Reliance Power, after acquisition of the holding company's 433 MW gas-based units, has 1,033 MW of thermal power plants under its fold today. In contrast to this, the company plans to add over 29,000 MW (including the three UMPPs) over the next decade, aiming to become the second largest power generator in India.

Brownfield expansion at the existing gas based projects which it recently acquired from Reliance Infra would allow it to add more capacity. The company also plans gas-based power capacities of 7,000 MW at Dadri and Shahapur (it has scaled down its gas-based Dadri project to 4,200 MW from 7,480 MW due to land acquisition hurdles).

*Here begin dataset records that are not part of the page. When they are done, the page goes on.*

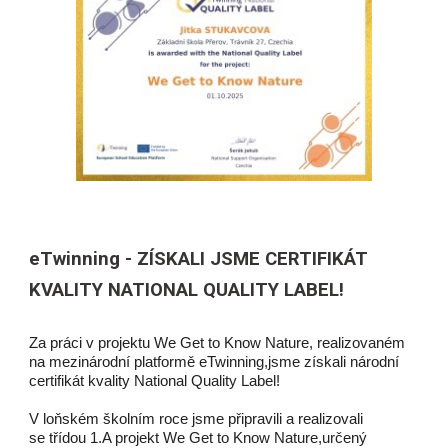
eTwinning - ZÍSKALI JSME CERTIFIKÁT
KVALITY NATIONAL QUALITY LABEL!
Za práci v projektu We Get to Know Nature, realizovaném
na mezinárodní platformě eTwinning,jsme získali národní
certifikát kvality National Quality Label!
V loňském školním roce jsme připravili a realizovali
se třídou 1.A projekt We Get to Know Nature,určený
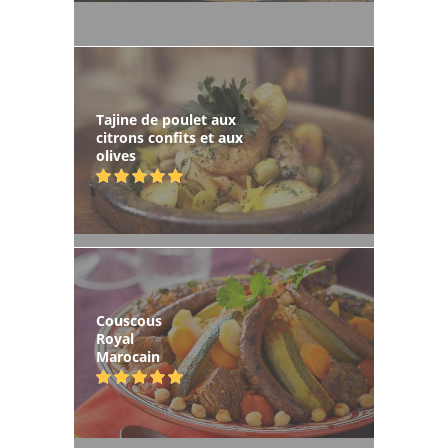
Tajine de poulet aux
citrons confits et aux
olives
Couscous
Royal
Marocain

Even as many of the Sasan UMPP units may get commissioned by FY13 and units of Chitrangi and Krishnapatnam UMPP projects with 4,000 MW each will be set up by FY14, these projects will only be fully operational beyond 2015. Reliance Power may thus reap the full benefits of the major chunk of its portfolio of power projects only from 2014-15.

Fuel not a concern

Reliance Power has secured domestic and imported fuel through captive sources for most of its coal-based power projects and may have excess coal from Tilaiya for future projects as well. Surplus coal in Sasan UMPP is used for the Chitrangi project which significantly reduces the variable cost for this 4,000 MW project, enabling it to earn higher ROEs. The company has coal reserves of almost 2 billion tonnes and coal linkages for its projects. Additionally, it also acquired coal mines in Indonesia for the Krishnapatnam UMPP and the other coal-based projects. The high proportion of captive mines enables the company to reduce the overall variable cost component significantly, allowing it to earn decent returns despite the low tariffs bid.

Gas-based projects have been delayed mainly owing to the dispute between RIL and RNRL. With this now settled, new contracts are expected to be negotiated for the gas-based new projects, reviving prospects for the Dadri and Shahapur power projects.

LONG-TERM Offtake

Unlike other private power producers, Reliance Power's existing power capacities are all subject to regulated tariffs (cost plus) allowing it to earn regulator determined returns (14-16 per cent post-tax return on equity).

Of the additional 1,860 MW expected to come up over the next 21 months (assuming no delays) only 600 MW is expected to benefit from short-term merchant rates. The funding and equity are comfortable but the same cannot be said about debt

Reliance Power, in order to execute in excess of 29,000 MW of power projects, is expected to require nearly Rs1,18,000 crore of funds with around Rs 33,000 crore of this funded by equity.

With Rs 11,500 crore funds raised from its 2008 IPO, Reliance Power can fund projects with around 9,400 MW capacity (Rosa, Butibori, Sasan, Krishnapatnam). It has also acquired 433 MW from Reliance Infra for Rs 1,095 crore.

While high interest costs and depreciation would dent profits over the next three years, profits are expected to multiply from FY14 onwards; this will generate sufficient internal accruals to fund future projects.

While equity funding is taken care of, raising debt in excess of Rs 85,000 crore may remain a challenge, especially with interest rates set to rise. Only Sasan UMPP, Butibori and Rosa have achieved financial closure with Krishnapatnam expected to achieve it near-term.

Other concerns

While project delays are the norm in the Indian power sector, Reliance Power's choice of Chinese vendors for key equipment combined with Reliance Infra's expertise in EPC could reduce execution risk due to equipment delays. However, Chinese equipment has come under the scanner for operational glitches (especially with domestic coal as a fuel) from time to time.

With many of Reliance Power's projects bunched up, execution challenges will be higher. The company will be particularly vulnerable to execution risks due to the higher leverage in its projects. Any delay in captive coal development too could increase the cost of generation.

The company (with promoter holdings at 85 per cent) is impacted by the new 25 per cent public shareholding norm and thus may have to either tap the markets or dilute stakes in favour of non-promoter investors in the next one year. Given the comfortable equity position of the company, the latter appears more likely.